El caramelo mágico.

Caramelos de amor

"La acción es el fruto propio del conocimiento"(Thomas Fuller). 

     ¿Tú crees en la magia de un caramelo?...
     Todas las sustancias con acción dependiente, están vinculadas por un efecto al que podríamos llamar mágico. Nadie las experimenta igual, aunque los síntomas son muy parecidos. Pero al margen del azúcar, y el efecto que hace éste en nuestro organismo, te quiero contar hoy la magia que descubrí en la víspera de Reyes durante una de las primeras cabalgatas en mi ciudad.

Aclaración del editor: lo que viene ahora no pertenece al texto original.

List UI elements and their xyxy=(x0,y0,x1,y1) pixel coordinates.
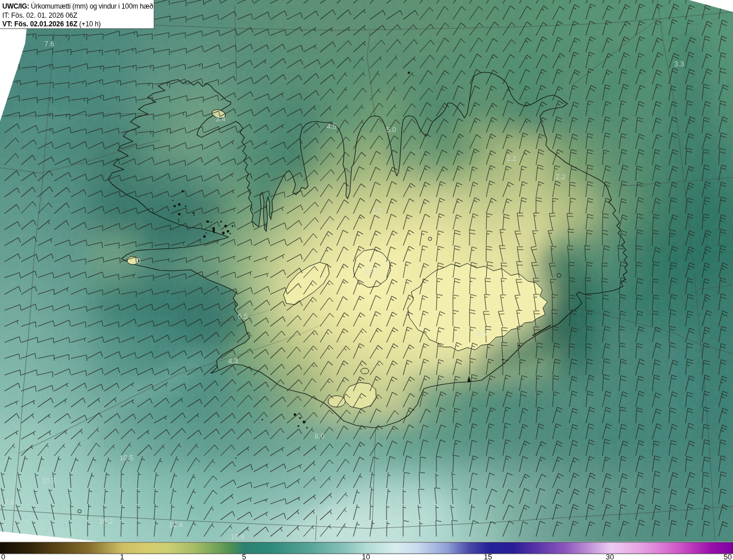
svg-text:UWC/IG: Úrkomumætti (mm) og vi: UWC/IG: Úrkomumætti (mm) og vindur i 100… xyxy=(2,2,153,10)
svg-text:50: 50 xyxy=(724,553,732,560)
svg-text:10.5: 10.5 xyxy=(120,454,133,462)
svg-text:1.7: 1.7 xyxy=(372,207,381,215)
svg-text:7.6: 7.6 xyxy=(44,40,54,48)
svg-text:15: 15 xyxy=(484,553,492,560)
svg-text:2.2: 2.2 xyxy=(506,155,516,163)
svg-text:10.6: 10.6 xyxy=(231,533,245,541)
svg-text:5.0: 5.0 xyxy=(386,126,396,134)
svg-text:3.4: 3.4 xyxy=(215,115,225,123)
svg-text:3.3: 3.3 xyxy=(674,60,684,68)
svg-text:10.4: 10.4 xyxy=(169,521,183,529)
svg-text:10: 10 xyxy=(362,553,370,560)
svg-text:10.3: 10.3 xyxy=(42,477,56,485)
svg-text:7.8: 7.8 xyxy=(5,498,14,506)
svg-text:5.5: 5.5 xyxy=(238,313,247,321)
svg-text:2.2: 2.2 xyxy=(555,173,565,181)
svg-text:VT: Fös. 02.01.2026 16Z (+10 h: VT: Fös. 02.01.2026 16Z (+10 h) xyxy=(2,20,101,28)
svg-text:30: 30 xyxy=(606,553,614,560)
svg-text:1.4: 1.4 xyxy=(364,267,374,275)
svg-text:4.5: 4.5 xyxy=(326,123,336,131)
svg-text:4.3: 4.3 xyxy=(228,357,238,365)
svg-text:5: 5 xyxy=(242,553,246,560)
svg-text:1: 1 xyxy=(120,553,124,560)
svg-text:10.2: 10.2 xyxy=(99,518,113,526)
svg-text:0: 0 xyxy=(1,553,5,560)
svg-text:4.0: 4.0 xyxy=(131,257,140,265)
svg-text:8.0: 8.0 xyxy=(314,432,324,440)
svg-text:IT: Fös. 02. 01. 2026 06Z: IT: Fös. 02. 01. 2026 06Z xyxy=(2,11,77,19)
svg-text:0.6: 0.6 xyxy=(476,330,486,338)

     Era una niña por entonces, mi familia tenía un nivel económico privilegiado y era hija única. Recuerdo que la víspera de Reyes mi casa se convertía en una juguetería personal, mis padres tiraban la casa por la ventana y yo obtenía todo aquello que con tanta ilusión había pedido en mi carta a los Reyes Magos. Mi madre se quedaba en casa cuidando de mis abuelos y mi padre me sacaba a la cabalgata. A la vuelta, siempre era igual. Mi madre salía corriendo al encuentro diciendo que había dejado la puerta abierta, que no se había atrevido a asomarse no fuera a ser que los Reyes Magos y sus pajes se marcharan corriendo, mis abuelos acompañaban la historia apuntando su propia perspectiva de ella. Y aquella niña que fui, entraba en un trance de felicidad que sigue vivo en mi memoria cuando me recuerdo recortar corriendo la esquina del pasillo hacia mi habitación y cruzar el umbral de la puerta de aquel que era mi reino. Yo era de las que rompía los envoltorios gritando y lo abría todo a la vez. Pero esa era la segunda magia de la noche de Reyes. Mis padres nunca me hicieron dormir al volver de la cabalgata, ellos me dejaban reventar la noche disfrutando de toda aquella magia junta. Al cúmulo de juguetes, libros de lectura y material de papelería que eran mis cosas favoritas. Se unían bolsas y bolsas de chuchuerias de todas las marcas y virguerías que había por aquella época y hasta las novedades que casi nadie tenía Mi padre siempre se encargaba de que yo tuviera primero que el resto aquellos productos que anunciaba la televisión, cuando Internet y Amazon todavía no ayudaban a los papás a complacer a sus princesitas.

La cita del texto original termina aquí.